Can we find patterns from a large enough dataset of trades.

This is an overview of analysis of using stock price movements to try and predict where the price will be at the end of the day. We further categorize this by the profile of the company and the movement during prior periods. At the end of this we will try to find out if certain features of the data have some predictive power over price movement. Thereby we will build a trading strategy to exploit this information.

All the analysis is done on the Python Pandas library, the data from Quantopian and the reporting on the Python Django platform.

In day trading, there are times when your knowledge and experience go against you.

If I could get a large enough dataset of trades, there may be patterns that repeat that are not noticeable in the trenches but may become apparent if zoomed out and presented well. Of course there is no sure thing strategy when trading but if there are patterns that repeat a little more often than not, then doing this type of analysis maybe a worthwhile exercise.

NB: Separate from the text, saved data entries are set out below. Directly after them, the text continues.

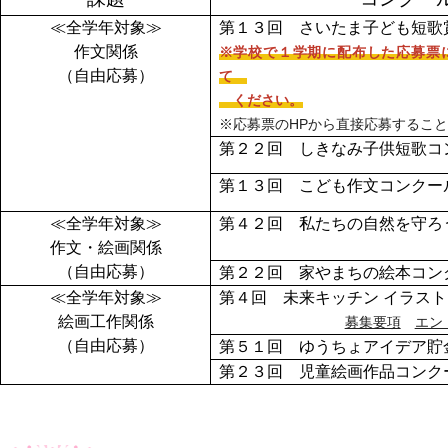
≪全学年対象≫
第１３回 さいたま子ども短
作文関係
※学校で１学期に配布した応募票
（自由応募）
て
ください。
※応募票のHPから直接応募するこ
第２２回 しきなみ子供短歌
第１３回 こども作文コンク
≪全学年対象≫
第４２回 私たちの自然を守ろ
作文・絵画関係
（自由応募）
第２２回 家やまちの絵本コン
≪全学年対象≫
第４回 未来キッチン イラス
絵画工作関係
募集要項
エン
（自由応募）
第５１回 ゆうちょアイデア貯
第２３回 児童絵画作品コン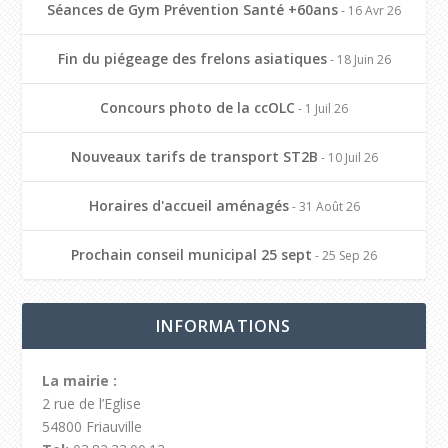
Séances de Gym Prévention Santé +60ans
- 16 Avr 26
Fin du piégeage des frelons asiatiques
- 18 Juin 26
Concours photo de la ccOLC
- 1 Juil 26
Nouveaux tarifs de transport ST2B
- 10 Juil 26
Horaires d'accueil aménagés
- 31 Août 26
Prochain conseil municipal 25 sept
- 25 Sep 26
INFORMATIONS
La mairie :
2 rue de l’Eglise
54800 Friauville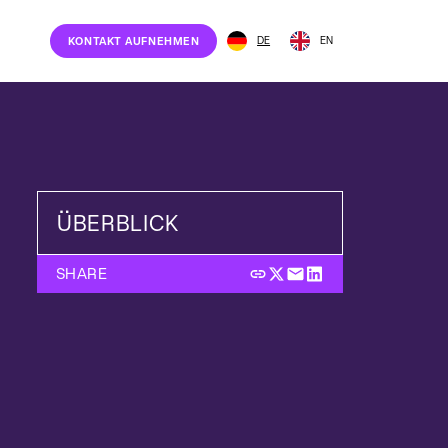
DE
EN
KONTAKT AUFNEHMEN
ÜBERBLICK
SHARE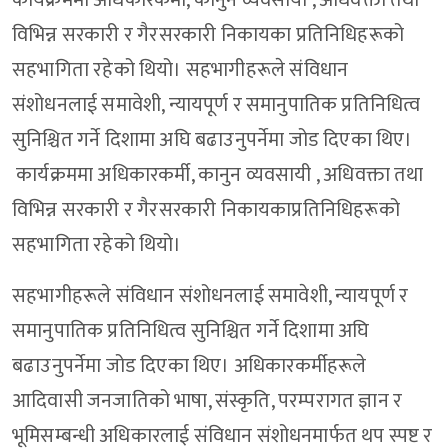
कार्यक्रममा अधिकारकर्मी, कानुन व्यवसायी , अधिवक्ता तथा
विभिन्न सरकारी र गैरसरकारी निकायका प्रतिनिधिहरूको
सहभागिता रहेको थियो। सहभागीहरूले संविधान
संशोधनलाई समावेशी, न्यायपूर्ण र समानुपातिक प्रतिनिधित्व
सुनिश्चित गर्ने दिशामा अघि बढाउनुपर्नेमा जोड दिएका थिए।
कार्यक्रममा अधिकारकर्मी, कानुन व्यवसायी , अधिवक्ता तथा
विभिन्न सरकारी र गैरसरकारी निकायकाप्रतिनिधिहरूको
सहभागिता रहेको थियो।
सहभागीहरूले संविधान संशोधनलाई समावेशी, न्यायपूर्ण र
समानुपातिक प्रतिनिधित्व सुनिश्चित गर्ने दिशामा अघि
बढाउनुपर्नेमा जोड दिएका थिए। अधिकारकर्मीहरूले
आदिवासी जनजातिको भाषा, संस्कृति, परम्परागत ज्ञान र
भूमिसम्बन्धी अधिकारलाई संविधान संशोधनमार्फत थप स्पष्ट र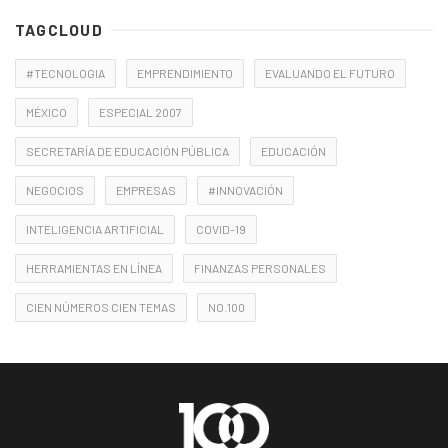
TAGCLOUD
#TECNOLOGIA
EMPRENDIMIENTO
EVALUANDO EL FUTURO
MÉXICO
ESPECIAL 2007
SECRETARÍA DE EDUCACIÓN PÚBLICA
EDUCACIÓN
NEGOCIOS
EMPRESAS
#INNOVACIÓN
INTELIGENCIA ARTIFICIAL
COVID-19
HERRAMIENTAS EN LÍNEA
FINANZAS PERSONALES
CIEN NÚMEROS CIEN TEMAS
NO.100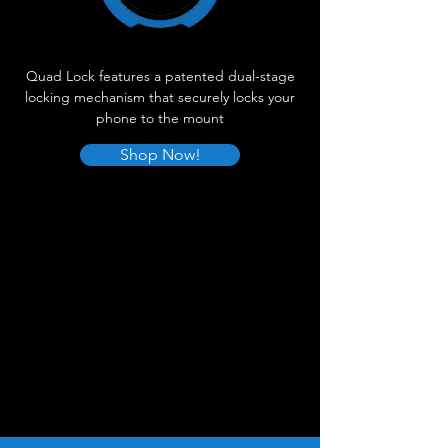
Quad Lock features a patented dual-stage
locking mechanism that securely locks your
phone to the mount
Shop Now!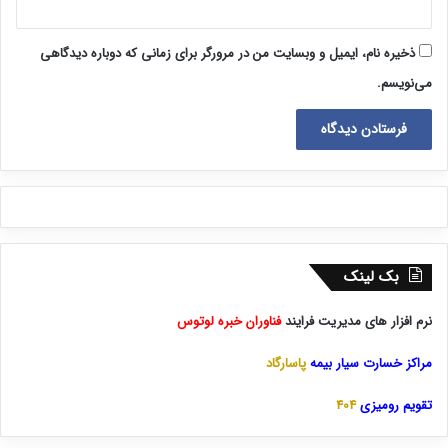
ذخیره نام، ایمیل و وبسایت من در مرورگر برای زمانی که دوباره دیدگاهی
می‌نویسم.
بک لینک
نرم افزار های مدیریت فرایند
فناوران خبره لوتوس
مراکز خسارت سیار بیمه
پاسارگاد
تقویم رومیزی
404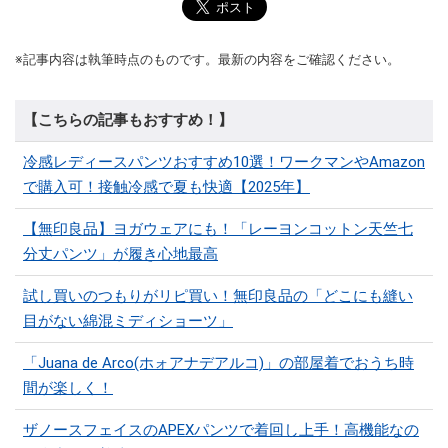
※記事内容は執筆時点のものです。最新の内容をご確認ください。
【こちらの記事もおすすめ！】
冷感レディースパンツおすすめ10選！ワークマンやAmazon
で購入可！接触冷感で夏も快適【2025年】
【無印良品】ヨガウェアにも！「レーヨンコットン天竺七
分丈パンツ」が履き心地最高
試し買いのつもりがリピ買い！無印良品の「どこにも縫い
目がない綿混ミディショーツ」
「Juana de Arco(ホォアナデアルコ)」の部屋着でおうち時
間が楽しく！
ザノースフェイスのAPEXパンツで着回し上手！高機能なの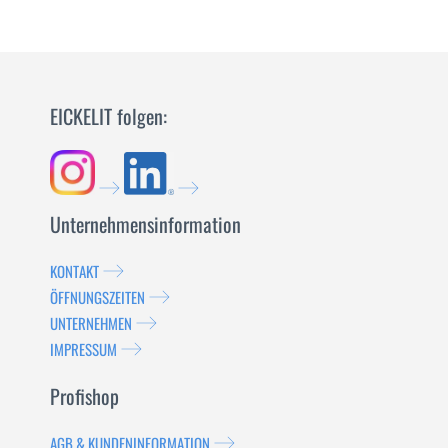
EICKELIT folgen:
Unternehmensinformation
KONTAKT
ÖFFNUNGSZEITEN
UNTERNEHMEN
IMPRESSUM
Profishop
AGB & KUNDENINFORMATION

A data analysis project starts with a question or a series of questions. This is done to frame the project and make sure any work you do is faithful to the reason why you started it out in the first place. Although this seems obvious at first, as projects get more and more complex, having a unifying reason keeps it from going off on tangents that don't serve the original project specification. During the project, it might be revealed that the initial specification is inaccurate or unworkable and this may lead to a different specification. If that is the case, the original needs to be changed and it will be back to the drawing board.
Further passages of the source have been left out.